If we persisted that particular runtime state in the KVS, then at startup we could first apply the configuration, then add the saved runtime state to get back where we were. I thought your point was that if you set queues in the config, then dammit, those are the queues you want to see at runtime after a restart, and no others :-)

garlick avatar Jul 29 '25 16:07 garlick

I think that we would want dynamically created queues to be persist through restarts / reconfigs if we're using them for DATs. In that context, they're more like jobs than configuration. I think that's the same as what Jim is saying about runtime state, but I wanted to weigh in too :)

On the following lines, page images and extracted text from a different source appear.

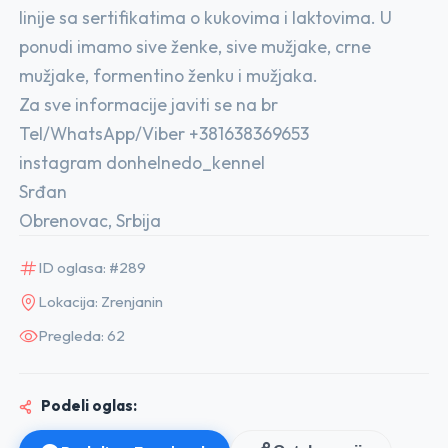
linije sa sertifikatima o kukovima i laktovima. U
ponudi imamo sive ženke, sive mužjake, crne
mužjake, formentino ženku i mužjaka.
Za sve informacije javiti se na br
Tel/WhatsApp/Viber +381638369653
instagram donhelnedo_kennel
Srđan
Obrenovac, Srbija
ID oglasa: #289
Lokacija: Zrenjanin
Pregleda: 62
Podeli oglas:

ryanday36 avatar Jul 29 '25 17:07 ryanday36

FWIW Adam agrees with @ryanday36 and I'm convinced - if we want jobs to persist across restarts (we do) it makes sense for queues as well. It means we'd need some kind of reload clean/restart clean functionality to purposefully reload from just the config files and ignore the dynamic changes.

kkier avatar Jul 29 '25 21:07 kkier

Maybe it would be enough to just have

flux queue add
flux queue remove

where the remove command only works on queues that got there via flux queue add.

garlick avatar Jul 29 '25 21:07 garlick

We might also need a flux queue edit or something along those lines so that we can take nodes out of, for example, the batch queue when we create a new queue. Or maybe that could just be a flag on the flux queue add command (flux queue add --stealnodes ...)

ryanday36 avatar Jul 29 '25 22:07 ryanday36